Work task :: Find the word "taskbar" in the listing, and copy out each line where it turns up.

Exercise material ::

=== Section Start ===

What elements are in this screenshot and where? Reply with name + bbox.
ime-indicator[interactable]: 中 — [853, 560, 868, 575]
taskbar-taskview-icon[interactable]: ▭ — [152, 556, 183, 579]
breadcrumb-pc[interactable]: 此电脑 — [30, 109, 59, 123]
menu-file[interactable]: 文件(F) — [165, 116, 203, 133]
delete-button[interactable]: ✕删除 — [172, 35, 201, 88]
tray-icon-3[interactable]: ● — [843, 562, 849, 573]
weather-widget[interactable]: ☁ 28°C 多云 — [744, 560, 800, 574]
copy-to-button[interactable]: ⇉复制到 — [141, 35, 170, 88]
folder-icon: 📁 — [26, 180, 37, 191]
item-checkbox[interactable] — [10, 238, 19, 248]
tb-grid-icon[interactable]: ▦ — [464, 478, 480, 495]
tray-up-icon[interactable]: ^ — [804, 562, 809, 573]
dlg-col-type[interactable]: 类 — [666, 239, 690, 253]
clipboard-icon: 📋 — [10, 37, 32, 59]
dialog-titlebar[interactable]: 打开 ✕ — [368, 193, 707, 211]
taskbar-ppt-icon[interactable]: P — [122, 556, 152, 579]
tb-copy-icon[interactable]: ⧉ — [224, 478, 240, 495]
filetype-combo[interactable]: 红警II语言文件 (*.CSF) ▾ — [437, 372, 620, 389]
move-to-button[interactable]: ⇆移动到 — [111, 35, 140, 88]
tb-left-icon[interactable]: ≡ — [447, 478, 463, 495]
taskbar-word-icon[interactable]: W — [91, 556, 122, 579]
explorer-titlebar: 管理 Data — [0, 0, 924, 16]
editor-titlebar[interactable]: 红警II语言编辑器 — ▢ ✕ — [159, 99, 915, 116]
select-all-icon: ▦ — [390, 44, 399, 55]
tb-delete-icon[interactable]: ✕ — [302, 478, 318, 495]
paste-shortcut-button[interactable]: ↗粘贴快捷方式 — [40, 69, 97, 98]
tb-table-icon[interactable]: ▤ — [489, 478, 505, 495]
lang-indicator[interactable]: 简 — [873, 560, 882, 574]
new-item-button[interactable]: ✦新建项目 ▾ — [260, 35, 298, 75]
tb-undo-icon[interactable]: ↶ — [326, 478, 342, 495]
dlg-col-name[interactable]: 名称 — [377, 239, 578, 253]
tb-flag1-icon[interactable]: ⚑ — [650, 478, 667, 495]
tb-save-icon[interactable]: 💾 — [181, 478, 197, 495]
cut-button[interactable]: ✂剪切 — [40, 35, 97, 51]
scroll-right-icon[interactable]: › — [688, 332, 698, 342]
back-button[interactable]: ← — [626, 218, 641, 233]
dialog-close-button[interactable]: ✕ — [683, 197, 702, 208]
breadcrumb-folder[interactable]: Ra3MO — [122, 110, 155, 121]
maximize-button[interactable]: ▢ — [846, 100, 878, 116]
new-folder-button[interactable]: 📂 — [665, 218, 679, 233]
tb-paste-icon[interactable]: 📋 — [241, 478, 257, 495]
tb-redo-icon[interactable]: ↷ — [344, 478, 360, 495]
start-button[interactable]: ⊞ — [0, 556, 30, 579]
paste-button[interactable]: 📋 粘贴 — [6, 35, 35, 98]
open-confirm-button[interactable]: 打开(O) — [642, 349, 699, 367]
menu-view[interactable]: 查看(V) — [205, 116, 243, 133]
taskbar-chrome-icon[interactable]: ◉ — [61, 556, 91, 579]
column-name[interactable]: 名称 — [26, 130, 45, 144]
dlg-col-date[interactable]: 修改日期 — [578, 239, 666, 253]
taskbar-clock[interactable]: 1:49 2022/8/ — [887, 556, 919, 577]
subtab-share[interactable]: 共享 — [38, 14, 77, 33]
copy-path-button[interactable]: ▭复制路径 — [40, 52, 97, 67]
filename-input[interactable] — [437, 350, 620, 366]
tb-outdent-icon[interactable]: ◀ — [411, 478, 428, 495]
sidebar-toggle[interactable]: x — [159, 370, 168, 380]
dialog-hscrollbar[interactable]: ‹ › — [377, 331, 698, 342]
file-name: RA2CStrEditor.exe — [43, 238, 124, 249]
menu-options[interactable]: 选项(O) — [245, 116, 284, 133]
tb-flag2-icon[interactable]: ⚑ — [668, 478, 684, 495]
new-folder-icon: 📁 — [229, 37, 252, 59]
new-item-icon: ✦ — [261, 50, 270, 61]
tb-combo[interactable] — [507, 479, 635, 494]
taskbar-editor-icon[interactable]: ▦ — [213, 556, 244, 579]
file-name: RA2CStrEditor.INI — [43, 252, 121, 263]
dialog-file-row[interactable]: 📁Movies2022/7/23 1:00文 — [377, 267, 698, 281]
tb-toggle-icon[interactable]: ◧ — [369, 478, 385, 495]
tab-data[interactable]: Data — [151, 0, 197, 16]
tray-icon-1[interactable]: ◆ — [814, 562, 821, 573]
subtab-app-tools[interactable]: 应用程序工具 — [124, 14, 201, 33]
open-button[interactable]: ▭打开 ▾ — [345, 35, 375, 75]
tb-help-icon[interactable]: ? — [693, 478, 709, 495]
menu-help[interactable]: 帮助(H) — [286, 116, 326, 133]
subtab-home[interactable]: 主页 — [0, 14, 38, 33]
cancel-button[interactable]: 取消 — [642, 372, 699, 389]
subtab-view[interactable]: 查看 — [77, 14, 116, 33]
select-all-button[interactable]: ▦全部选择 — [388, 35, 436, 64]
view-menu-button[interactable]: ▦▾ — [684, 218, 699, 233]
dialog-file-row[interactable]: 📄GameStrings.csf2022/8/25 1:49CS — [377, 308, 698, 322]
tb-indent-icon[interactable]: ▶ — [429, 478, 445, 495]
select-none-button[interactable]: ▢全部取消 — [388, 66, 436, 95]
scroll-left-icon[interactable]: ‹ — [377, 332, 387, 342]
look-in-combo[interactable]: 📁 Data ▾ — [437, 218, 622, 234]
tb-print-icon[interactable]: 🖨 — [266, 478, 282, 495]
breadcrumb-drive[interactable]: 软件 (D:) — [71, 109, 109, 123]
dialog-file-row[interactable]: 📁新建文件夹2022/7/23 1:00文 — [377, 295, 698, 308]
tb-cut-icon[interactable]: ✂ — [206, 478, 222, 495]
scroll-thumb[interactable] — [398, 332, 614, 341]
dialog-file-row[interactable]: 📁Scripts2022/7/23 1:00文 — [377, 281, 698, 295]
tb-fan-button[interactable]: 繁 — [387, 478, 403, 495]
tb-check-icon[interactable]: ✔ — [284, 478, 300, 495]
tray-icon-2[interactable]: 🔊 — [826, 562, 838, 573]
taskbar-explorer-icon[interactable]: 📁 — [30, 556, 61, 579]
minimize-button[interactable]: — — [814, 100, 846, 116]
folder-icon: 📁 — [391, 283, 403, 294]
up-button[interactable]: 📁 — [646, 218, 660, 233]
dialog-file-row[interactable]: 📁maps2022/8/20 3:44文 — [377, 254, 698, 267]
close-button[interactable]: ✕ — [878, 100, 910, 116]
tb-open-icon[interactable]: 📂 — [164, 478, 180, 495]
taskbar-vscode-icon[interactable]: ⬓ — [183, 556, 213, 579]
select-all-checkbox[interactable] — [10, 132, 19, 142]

=== Section End ===
=== Section Start ===

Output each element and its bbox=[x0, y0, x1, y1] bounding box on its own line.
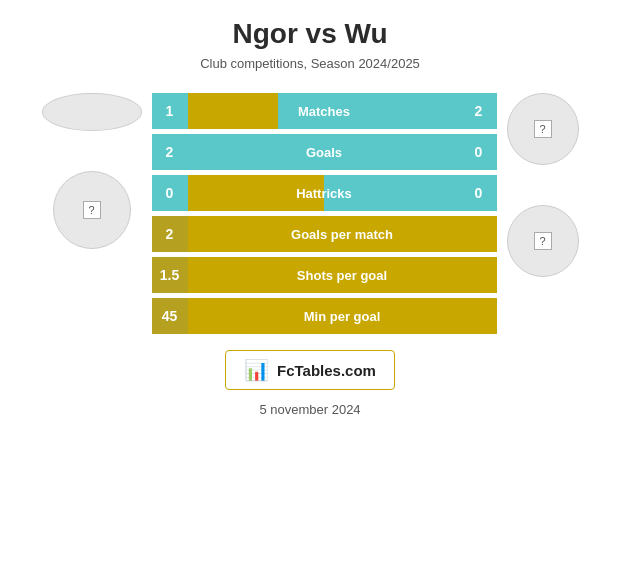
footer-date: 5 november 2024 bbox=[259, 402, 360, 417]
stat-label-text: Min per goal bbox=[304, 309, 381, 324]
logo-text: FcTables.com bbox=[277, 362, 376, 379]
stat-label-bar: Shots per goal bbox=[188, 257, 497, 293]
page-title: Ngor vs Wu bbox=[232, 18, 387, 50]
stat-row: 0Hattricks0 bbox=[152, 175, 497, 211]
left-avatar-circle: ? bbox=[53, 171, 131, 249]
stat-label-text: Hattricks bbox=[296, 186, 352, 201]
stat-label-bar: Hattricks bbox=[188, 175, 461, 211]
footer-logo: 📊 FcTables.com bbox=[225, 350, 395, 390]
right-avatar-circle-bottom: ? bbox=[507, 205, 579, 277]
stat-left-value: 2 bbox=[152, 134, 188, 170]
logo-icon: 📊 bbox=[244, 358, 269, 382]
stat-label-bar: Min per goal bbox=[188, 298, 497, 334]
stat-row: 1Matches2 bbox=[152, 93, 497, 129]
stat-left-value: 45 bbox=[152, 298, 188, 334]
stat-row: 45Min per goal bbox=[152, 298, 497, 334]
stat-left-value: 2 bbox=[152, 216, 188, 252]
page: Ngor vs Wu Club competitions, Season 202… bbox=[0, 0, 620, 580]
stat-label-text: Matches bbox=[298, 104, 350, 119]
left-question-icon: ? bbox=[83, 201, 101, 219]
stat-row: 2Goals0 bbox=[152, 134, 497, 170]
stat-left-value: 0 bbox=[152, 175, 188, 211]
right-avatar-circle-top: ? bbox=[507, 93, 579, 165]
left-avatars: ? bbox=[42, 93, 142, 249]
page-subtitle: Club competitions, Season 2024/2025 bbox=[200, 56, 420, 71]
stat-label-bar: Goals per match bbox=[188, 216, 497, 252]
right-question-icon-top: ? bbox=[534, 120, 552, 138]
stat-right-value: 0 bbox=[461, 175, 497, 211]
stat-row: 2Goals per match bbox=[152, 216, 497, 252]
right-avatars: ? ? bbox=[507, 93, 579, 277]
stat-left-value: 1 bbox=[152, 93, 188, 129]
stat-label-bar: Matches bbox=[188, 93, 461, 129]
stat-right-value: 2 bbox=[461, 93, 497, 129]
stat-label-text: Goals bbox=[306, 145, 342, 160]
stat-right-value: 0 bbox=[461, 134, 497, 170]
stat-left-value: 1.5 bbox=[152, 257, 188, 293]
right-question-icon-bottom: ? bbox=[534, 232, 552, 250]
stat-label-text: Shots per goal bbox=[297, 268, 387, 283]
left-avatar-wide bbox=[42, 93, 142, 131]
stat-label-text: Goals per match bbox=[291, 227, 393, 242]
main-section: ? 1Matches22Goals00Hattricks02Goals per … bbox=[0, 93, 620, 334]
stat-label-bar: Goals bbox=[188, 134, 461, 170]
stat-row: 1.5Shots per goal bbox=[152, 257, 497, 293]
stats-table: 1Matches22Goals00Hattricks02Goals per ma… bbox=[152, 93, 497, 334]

=== Section End ===

Your solution ::
taskbar-taskview-icon[interactable]: ▭ — [152, 556, 183, 579]
taskbar-ppt-icon[interactable]: P — [122, 556, 152, 579]
taskbar-word-icon[interactable]: W — [91, 556, 122, 579]
taskbar-chrome-icon[interactable]: ◉ — [61, 556, 91, 579]
taskbar-clock[interactable]: 1:49 2022/8/ — [887, 556, 919, 577]
taskbar-editor-icon[interactable]: ▦ — [213, 556, 244, 579]
taskbar-explorer-icon[interactable]: 📁 — [30, 556, 61, 579]
taskbar-vscode-icon[interactable]: ⬓ — [183, 556, 213, 579]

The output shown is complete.